Drivers have been paying about 10 cents more for a gallon of gas since Dec. 31.
It's the New Year's event few consumers want to see: higher bills at the gas pump.
But since the crystal ball fell at Times Square, the price of oil has hovered close to the $100-a-barrel level, despite some predictions it will fall in 2008. With oil up, the price of gasoline has risen 10 cents a gallon since Dec. 31, according to GasPriceWatch.com.
Among the reasons that energy analysts cite for crude oil's strong showing so far:
•US inventories are now at a three-year low. This is prompting some analysts to call for the Energy Department to stop putting oil into the nation's Strategic Petroleum Reserve (SPR) so the oil instead can be used in the marketplace.
•Trouble is brewing in the Nigerian oil patch. Hope that Nigeria's politicians could smooth over problems in sharing the oil wealth are fading amid reports of continued unrest and possible future attacks on the oil infrastructure, analysts say.
•Nervous investors are continuing to pump money into commodities, such as gold, silver, and oil, which drives up their prices.

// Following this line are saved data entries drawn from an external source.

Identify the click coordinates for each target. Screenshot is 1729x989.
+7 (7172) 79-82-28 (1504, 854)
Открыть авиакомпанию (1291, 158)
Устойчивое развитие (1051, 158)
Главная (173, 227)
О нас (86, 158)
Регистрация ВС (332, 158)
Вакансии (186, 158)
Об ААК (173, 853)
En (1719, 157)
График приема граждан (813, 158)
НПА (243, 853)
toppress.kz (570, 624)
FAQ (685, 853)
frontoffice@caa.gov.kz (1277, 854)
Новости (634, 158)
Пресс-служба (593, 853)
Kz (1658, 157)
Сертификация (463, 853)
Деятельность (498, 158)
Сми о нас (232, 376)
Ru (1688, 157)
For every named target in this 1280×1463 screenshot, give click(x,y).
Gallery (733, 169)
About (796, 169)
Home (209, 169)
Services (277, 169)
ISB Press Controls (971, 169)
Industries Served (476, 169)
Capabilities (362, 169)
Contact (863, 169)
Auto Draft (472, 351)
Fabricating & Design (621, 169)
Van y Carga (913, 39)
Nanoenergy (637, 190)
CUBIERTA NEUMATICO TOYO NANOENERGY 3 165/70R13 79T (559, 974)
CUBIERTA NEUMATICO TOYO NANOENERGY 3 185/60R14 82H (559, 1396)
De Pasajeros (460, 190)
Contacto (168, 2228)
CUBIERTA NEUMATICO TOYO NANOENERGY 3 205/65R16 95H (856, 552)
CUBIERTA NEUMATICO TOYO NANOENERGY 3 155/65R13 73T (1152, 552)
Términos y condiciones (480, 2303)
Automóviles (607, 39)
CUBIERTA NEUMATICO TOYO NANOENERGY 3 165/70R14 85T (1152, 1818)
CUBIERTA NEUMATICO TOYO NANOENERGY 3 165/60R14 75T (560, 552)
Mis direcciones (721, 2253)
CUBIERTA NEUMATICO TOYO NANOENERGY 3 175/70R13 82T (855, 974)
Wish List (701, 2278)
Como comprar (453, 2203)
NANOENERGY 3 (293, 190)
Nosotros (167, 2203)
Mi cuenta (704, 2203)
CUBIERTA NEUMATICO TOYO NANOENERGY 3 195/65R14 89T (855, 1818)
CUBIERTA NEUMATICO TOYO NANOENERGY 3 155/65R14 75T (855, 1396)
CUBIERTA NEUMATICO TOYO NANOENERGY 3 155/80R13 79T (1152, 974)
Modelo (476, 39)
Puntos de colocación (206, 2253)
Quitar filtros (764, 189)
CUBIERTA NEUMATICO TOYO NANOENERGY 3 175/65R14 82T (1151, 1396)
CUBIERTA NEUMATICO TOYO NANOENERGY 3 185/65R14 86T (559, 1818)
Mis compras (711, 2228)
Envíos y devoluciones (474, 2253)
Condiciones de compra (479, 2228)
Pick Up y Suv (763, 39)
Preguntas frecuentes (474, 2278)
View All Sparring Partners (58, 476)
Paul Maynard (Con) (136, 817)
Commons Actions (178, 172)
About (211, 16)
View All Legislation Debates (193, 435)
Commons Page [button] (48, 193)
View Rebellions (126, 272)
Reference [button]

A weak dollar also tends to drive up oil prices.
"We have a little bit of an oil bubble right now," says Phil Flynn, vice president of energy research at Alaron Futures and Options in Chicago. "It could go back to $100 a barrel because it's so close right now, but I think the price is acting very top-heavy."
Some energy traders would not be surprised to see the price of oil remain relatively strong in the first quarter. "We'll see spates of rallies, but the first quarter will be the high point for energy," says John Kilduff, a New York-based trader at MF Global, a large futures broker.